* Dataset records
+++
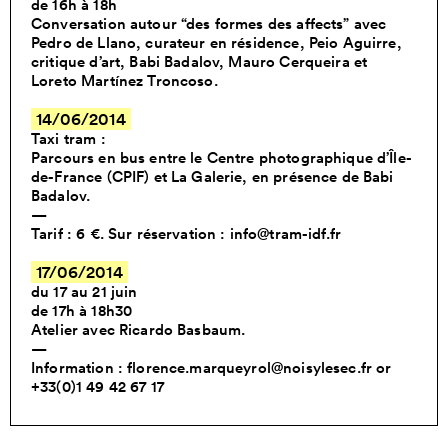
de 16h à 18h
Conversation autour “des formes des affects” avec
Pedro de Llano, curateur en résidence, Peio Aguirre,
critique d’art, Babi Badalov, Mauro Cerqueira et
Loreto Martínez Troncoso.
14/06/2014
Taxi tram :
Parcours en bus entre le Centre photographique d’Île-
de-France (CPIF) et La Galerie, en présence de Babi
Badalov.
—
Tarif : 6 €. Sur réservation :
info@tram-idf.fr
17/06/2014
du 17 au 21 juin
de 17h à 18h30
Atelier avec Ricardo Basbaum.
—
Information : florence.marqueyrol@noisylesec.fr or
+33(0)1 49 42 67 17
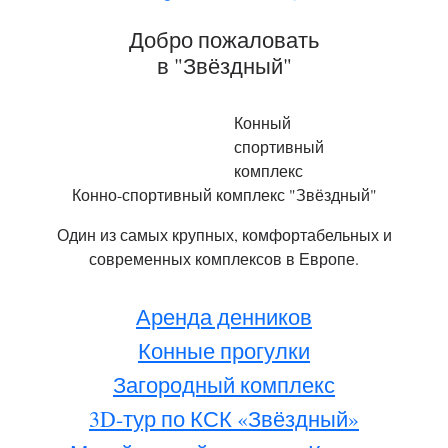
Добро пожаловать
в "Звёздный"
Конный
спортивный
комплекс
Конно-спортивный комплекс "Звёздный"
Один из самых крупных, комфортабельных и
современных комплексов в Европе.
Аренда денников
Конные прогулки
Загородный комплекс
3D-тур по КСК «Звёздный»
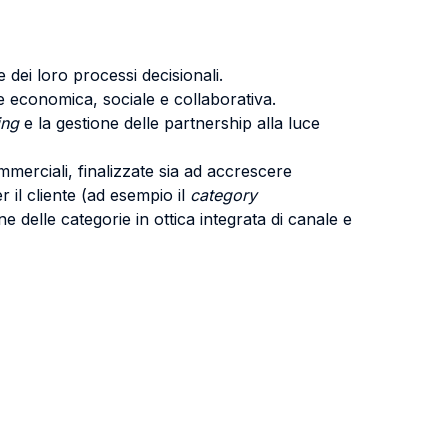
e dei loro processi decisionali.
ne economica, sociale e collaborativa.
ing
e la gestione delle partnership alla luce
ommerciali, finalizzate sia ad accrescere
 il cliente (ad esempio il
category
e delle categorie in ottica integrata di canale e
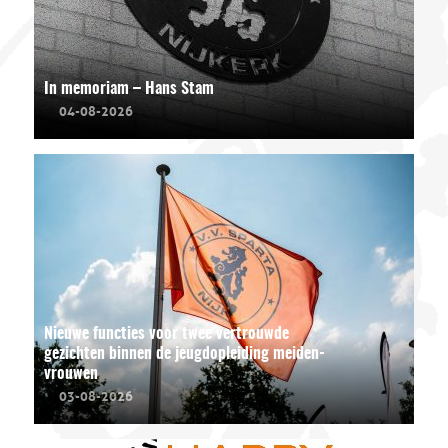
In memoriam – Hans Stam
04-08-2026
Nieuwe functies voor twee vertrouwde
gezichten binnen de jeugdopleiding meiden-
vrouwen
03-08-2026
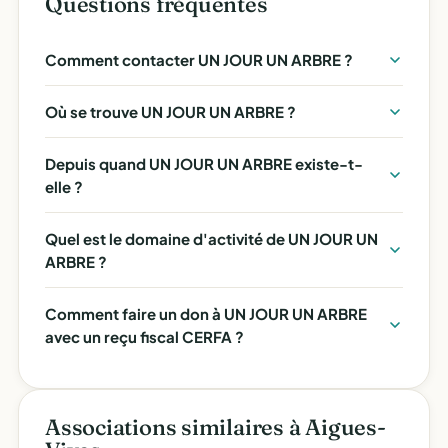
Questions fréquentes
Comment contacter UN JOUR UN ARBRE ?
Où se trouve UN JOUR UN ARBRE ?
Depuis quand UN JOUR UN ARBRE existe-t-
elle ?
Quel est le domaine d'activité de UN JOUR UN
ARBRE ?
Comment faire un don à UN JOUR UN ARBRE
avec un reçu fiscal CERFA ?
Associations similaires à Aigues-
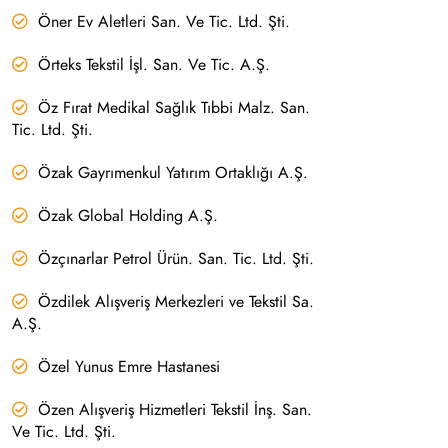
Öner Ev Aletleri San. Ve Tic. Ltd. Şti.
Örteks Tekstil İşl. San. Ve Tic. A.Ş.
Öz Fırat Medikal Sağlık Tıbbi Malz. San.
Tic. Ltd. Şti.
Özak Gayrımenkul Yatırım Ortaklığı A.Ş.
Özak Global Holding A.Ş.
Özçınarlar Petrol Ürün. San. Tic. Ltd. Şti.
Özdilek Alışveriş Merkezleri ve Tekstil Sa.
A.Ş.
Özel Yunus Emre Hastanesi
Özen Alışveriş Hizmetleri Tekstil İnş. San.
Ve Tic. Ltd. Şti.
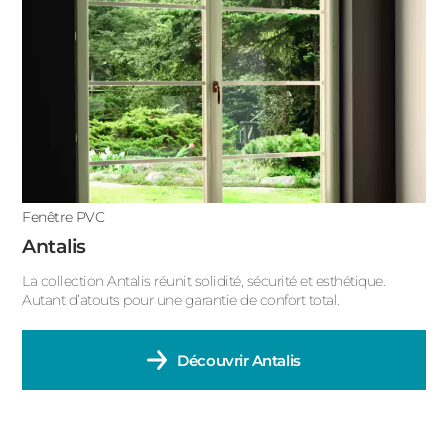
Fenêtre PVC
Antalis
La collection Antalis réunit solidité, sécurité et esthétique.
Autant d’atouts pour une garantie de confort total.
Découvrir
Antalis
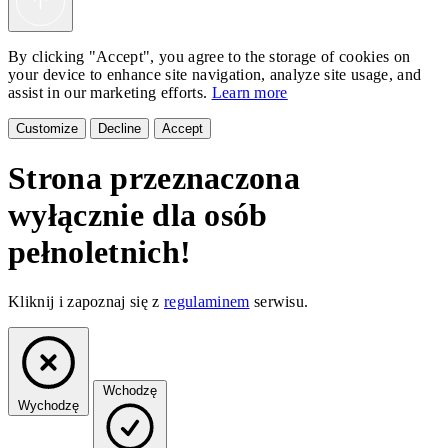
By clicking "Accept", you agree to the storage of cookies on
your device to enhance site navigation, analyze site usage, and
assist in our marketing efforts.
Learn more
Customize
Decline
Accept
Strona przeznaczona
wyłącznie dla osób
pełnoletnich!
Kliknij i zapoznaj się z
regulaminem
serwisu.
Wchodzę
Wychodzę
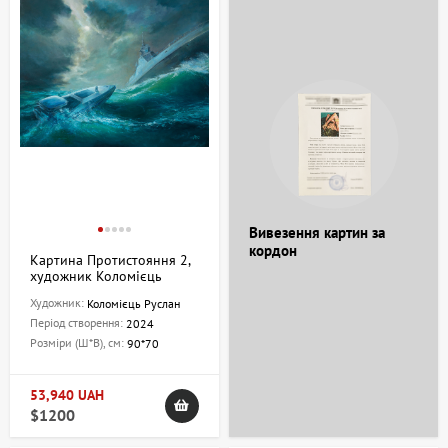
Вивезення картин за
кордон
Картина Протистояння 2,
художник Коломієць
Руслан
Художник:
Коломієць Руслан
Період створення:
2024
Розміри (Ш*В), см:
90*70
53,940 UAH
$1200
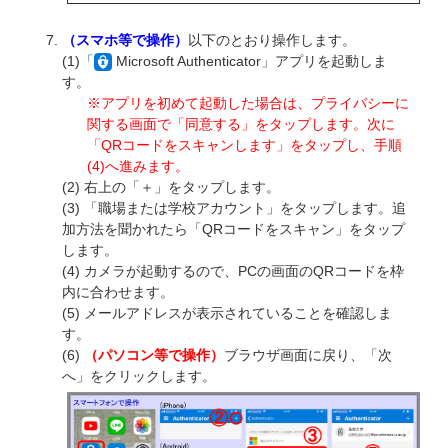
（スマホ等で操作）
以下のとおり操作します。
(1)「
Microsoft Authenticator」アプリを起動しま
す。
※アプリを初めて起動した場合は、プライバシーに
関する画面で「同意する」をタップします。次に
「QRコードをスキャンします」をタップし、手順
(4)へ進みます。
(2) 右上の「＋」をタップします。
(3) 「職場または学校アカウント」をタップします。追
加方法を聞かれたら「QRコードをスキャン」をタップ
します。
(4) カメラが起動するので、PCの画面のQRコードを枠
内に合わせます。
(5) メールアドレスが表示されていることを確認しま
す。
(6)
（パソコン等で操作）
ブラウザ画面に戻り、「次
へ」をクリックします。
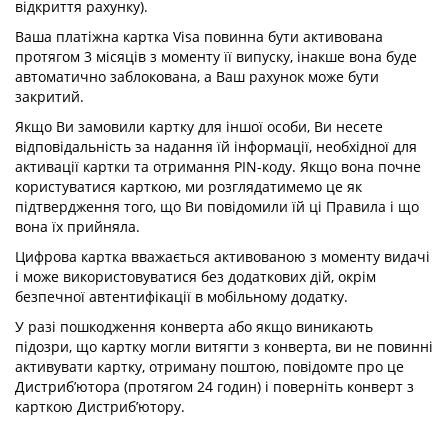
відкриття рахунку).
Ваша платіжна картка Visa повинна бути активована
протягом 3 місяців з моменту її випуску, інакше вона буде
автоматично заблокована, а Ваш рахунок може бути
закритий.
Якщо Ви замовили картку для іншої особи, Ви несете
відповідальність за надання їй інформації, необхідної для
активації картки та отримання PIN-коду. Якщо вона почне
користуватися карткою, ми розглядатимемо це як
підтвердження того, що Ви повідомили їй ці Правила і що
вона їх прийняла.
Цифрова картка вважається активованою з моменту видачі
і може використовуватися без додаткових дій, окрім
безпечної автентифікації в мобільному додатку.
У разі пошкодження конверта або якщо виникають
підозри, що картку могли витягти з конверта, ви не повинні
активувати картку, отриману поштою, повідомте про це
Дистриб’ютора (протягом 24 годин) і поверніть конверт з
карткою Дистриб’ютору.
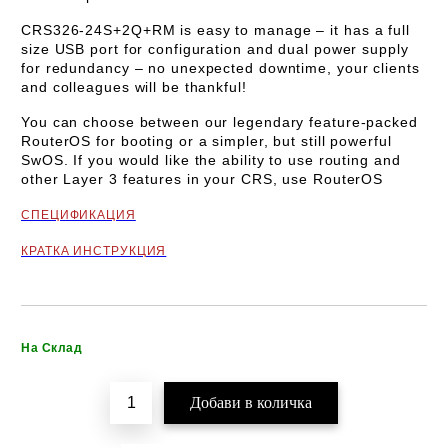
CRS326-24S+2Q+RM is easy to manage – it has a full
size USB port for configuration and dual power supply
for redundancy – no unexpected downtime, your clients
and colleagues will be thankful!
You can choose between our legendary feature-packed
RouterOS for booting or a simpler, but still powerful
SwOS. If you would like the ability to use routing and
other Layer 3 features in your CRS, use RouterOS
СПЕЦИФИКАЦИЯ
КРАТКА ИНСТРУКЦИЯ
Добави в желани
На Склад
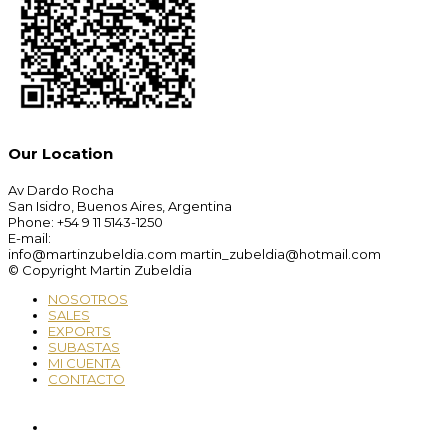
Our Location
Av Dardo Rocha
San Isidro, Buenos Aires, Argentina
Phone: +54 9 11 5143-1250
E-mail:
info@martinzubeldia.com martin_zubeldia@hotmail.com
© Copyright Martin Zubeldia
NOSOTROS
SALES
EXPORTS
SUBASTAS
MI CUENTA
CONTACTO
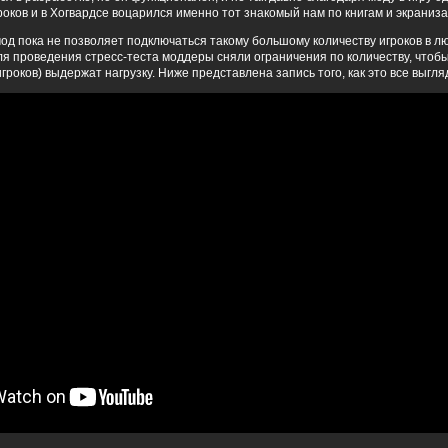
оков и в Хогвардсе воцарился именно тот знакомый нам по книгам и экраниза
од пока не позволяет подключаться такому большому количеству игроков в л
ля проведения стресс-теста моддеры сняли ограничения по количеству, чтобы
гроков) выдержат нагрузку. Ниже представлена запись того, как это все выгл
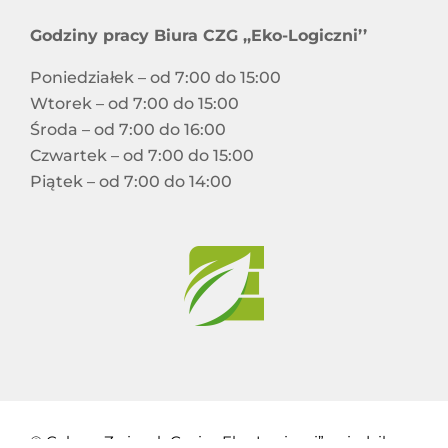
Godziny pracy Biura CZG ,,Eko-Logiczni’’
Poniedziałek – od 7:00 do 15:00
Wtorek – od 7:00 do 15:00
Środa – od 7:00 do 16:00
Czwartek – od 7:00 do 15:00
Piątek – od 7:00 do 14:00
© Celowy Związek Gmin „Eko-Logiczni” z siedzibą w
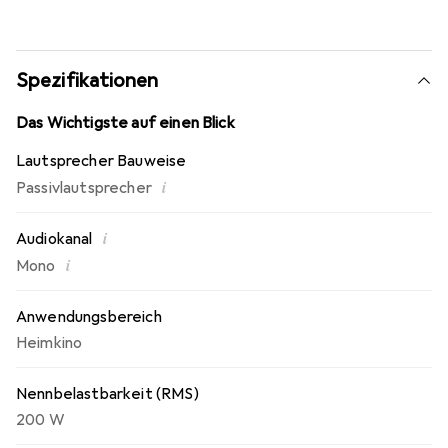
Spezifikationen
Das Wichtigste auf einen Blick
Lautsprecher Bauweise
i
Passivlautsprecher
i
Audiokanal
i
Mono
Anwendungsbereich
Heimkino
Nennbelastbarkeit (RMS)
200 W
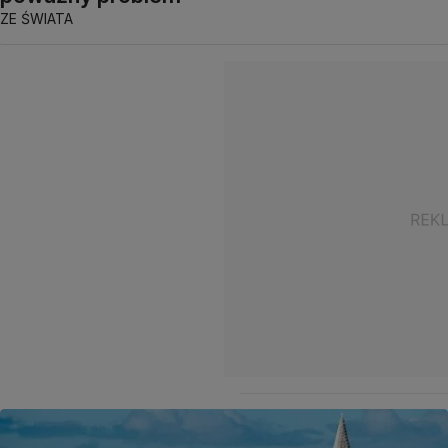
ZE ŚWIATA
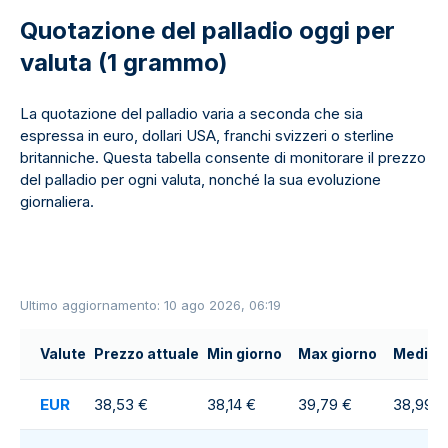
Quotazione del palladio oggi per
valuta (1 grammo)
La quotazione del palladio varia a seconda che sia
espressa in euro, dollari USA, franchi svizzeri o sterline
britanniche. Questa tabella consente di monitorare il prezzo
del palladio per ogni valuta, nonché la sua evoluzione
giornaliera.
Ultimo aggiornamento: 10 ago 2026, 06:19
Valute
Prezzo attuale
Min giorno
Max giorno
Media g
EUR
38,53 €
38,14 €
39,79 €
38,99 €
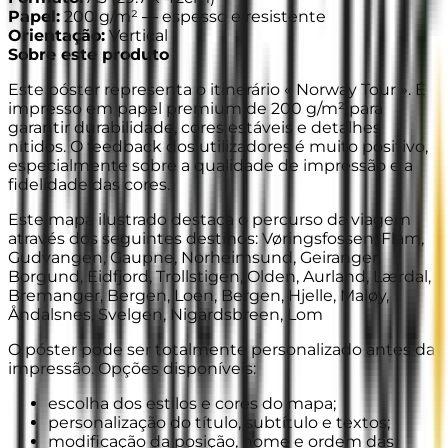
Papel
:
200 g/m² —
espesso e resistente
Orientação
:
Vertical
Sobre este produto
Este póster representa o itinerário « Norway Tour ». É
impresso em papel premium de 200 g/m² para
garantir durabilidade, cores estáveis e detalhes
nítidos. O feedback dos utilizadores é muito positivo,
especialmente sobre a qualidade de impressão e a
fidelidade das cores.
Este mapa ilustrado destaca o percurso da viagem
através dos seguintes destinos: Vøringsfossen, Flåm,
Gudvangen, Gaupne, Norheimsund, Geiranger,
Borgund, Eidfjord, Trollstigen, Olden, Aurland, Lærdal,
Bremanger, Bergen, Loen, Bergen, Hjelle, Maløy,
Åndalsnes, Svelgen, Nigardsbreen, Lom
O póster pode ser totalmente personalizado antes da
impressão. Opções disponíveis:
escolha dos estilos e cores do mapa;
personalização do título, subtítulo e textos;
modificação da posição, nome e ordem das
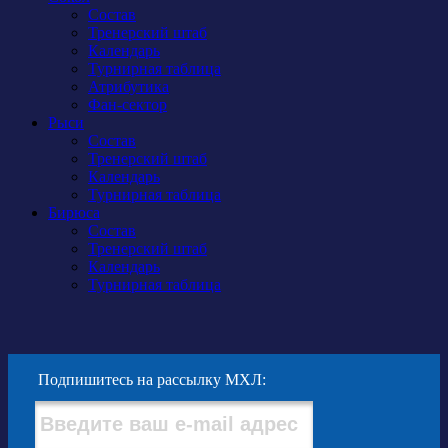
Состав
Тренерский штаб
Календарь
Турнирная таблица
Атрибутика
Фан-сектор
Рыси
Состав
Тренерский штаб
Календарь
Турнирная таблица
Бирюса
Состав
Тренерский штаб
Календарь
Турнирная таблица
Подпишитесь на рассылку МХЛ:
+++
* Task description
With the pictures omitted, restate word for word the lines above from the line that has "e delle categorie" up to and including the line that has "Özak Global Holding A.Ş.", and no other lines.

* Answer below
e delle categorie in ottica integrata di canale e
In memoriam – Hans Stam
04-08-2026
Nieuwe functies voor twee vertrouwde
gezichten binnen de jeugdopleiding meiden-
vrouwen
03-08-2026
Questions fréquentes
Comment contacter UN JOUR UN ARBRE ?
Où se trouve UN JOUR UN ARBRE ?
Depuis quand UN JOUR UN ARBRE existe-t-
elle ?
Quel est le domaine d'activité de UN JOUR UN
ARBRE ?
Comment faire un don à UN JOUR UN ARBRE
avec un reçu fiscal CERFA ?
Associations similaires à Aigues-
Öner Ev Aletleri San. Ve Tic. Ltd. Şti.
Örteks Tekstil İşl. San. Ve Tic. A.Ş.
Öz Fırat Medikal Sağlık Tıbbi Malz. San.
Tic. Ltd. Şti.
Özak Gayrımenkul Yatırım Ortaklığı A.Ş.
Özak Global Holding A.Ş.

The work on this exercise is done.